There have always been attempts not just to conceal knowledge of George Eliot's life but also to manipulate it into conformity with a preconceived profile. In the Preface to his edition of The George Eliot Letters in nine volumes, Gordon Haight revealed that those pages of her Journal from immediately after her father's death in 1849 until shortly before she went to Weimar with Lewes in 1854 were tom out and presumably destroyed, probably by Cross. Charles Lewes, George Eliot's main literary executor, also seems to have destroyed nine of his father 's journals, the first volume extant beginning in 1856 is numbered X. Haight corrected Cross 's idealized portrayal of 'a George Eliot who never really existed, a marmoreal image'.1 However, in the meantime questions have been and are being asked by biographers about many of the value judgments in Haight's enormously influential biography.

I would like to pose and try to answer such a question of my own: why did Robert Evans and Mary Ann Evans leave Griff House in 1841?

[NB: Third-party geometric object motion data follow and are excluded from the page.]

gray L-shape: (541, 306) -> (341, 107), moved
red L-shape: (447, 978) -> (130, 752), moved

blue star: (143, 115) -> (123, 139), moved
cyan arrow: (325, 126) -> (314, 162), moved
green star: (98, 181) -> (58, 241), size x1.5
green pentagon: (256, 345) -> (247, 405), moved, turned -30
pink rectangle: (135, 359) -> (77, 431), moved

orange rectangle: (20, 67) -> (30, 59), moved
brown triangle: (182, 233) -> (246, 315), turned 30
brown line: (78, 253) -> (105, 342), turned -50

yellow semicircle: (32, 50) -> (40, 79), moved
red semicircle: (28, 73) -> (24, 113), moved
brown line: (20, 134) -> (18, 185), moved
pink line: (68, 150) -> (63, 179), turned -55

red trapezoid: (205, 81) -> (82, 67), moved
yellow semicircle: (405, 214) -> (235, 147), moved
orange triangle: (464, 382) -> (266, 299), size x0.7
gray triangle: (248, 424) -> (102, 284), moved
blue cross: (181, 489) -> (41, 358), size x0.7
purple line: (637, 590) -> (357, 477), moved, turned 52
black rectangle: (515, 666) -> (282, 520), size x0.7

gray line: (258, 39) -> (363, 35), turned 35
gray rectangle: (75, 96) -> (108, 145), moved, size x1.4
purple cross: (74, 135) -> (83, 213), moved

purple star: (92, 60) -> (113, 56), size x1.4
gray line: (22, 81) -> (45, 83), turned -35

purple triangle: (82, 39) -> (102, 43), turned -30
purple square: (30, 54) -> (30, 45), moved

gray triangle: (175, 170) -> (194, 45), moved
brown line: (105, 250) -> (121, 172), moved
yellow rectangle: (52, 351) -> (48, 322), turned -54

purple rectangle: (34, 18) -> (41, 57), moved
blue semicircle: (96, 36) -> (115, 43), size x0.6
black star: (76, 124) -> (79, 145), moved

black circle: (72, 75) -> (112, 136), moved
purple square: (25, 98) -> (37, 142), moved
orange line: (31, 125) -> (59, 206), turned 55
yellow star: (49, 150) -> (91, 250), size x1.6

Everywhere we read that Mr. Evans decided to retire, passed his job and the family home on to Isaac and, after much dithering, moved to Foleshill to improve his blue-stocking daughter's prospects on the marriage market. This explanation of what was a very great disruption in the lives of both father and daughter deserves at least careful scrutiny. The question of why Mr. Evans should suddenly decide to retire has not, as far as I know, been adequately answered or even seriously posed in the main biographies. The original bland version provided by Cross is still the generally if not universally accepted one:

New circumstances now created a change almost amounting to a revolution in Miss Evans's life. Mr. Isaac Evans, who had been associated for some time with his father in the land agency business, married, and it was arranged that he should take over the establishment at Griff. This led to the removal in March 1841 of Mr. Robert Evans and his daughter to a house on the Foleshill Road, in the immediate neighbourhood of Coventry.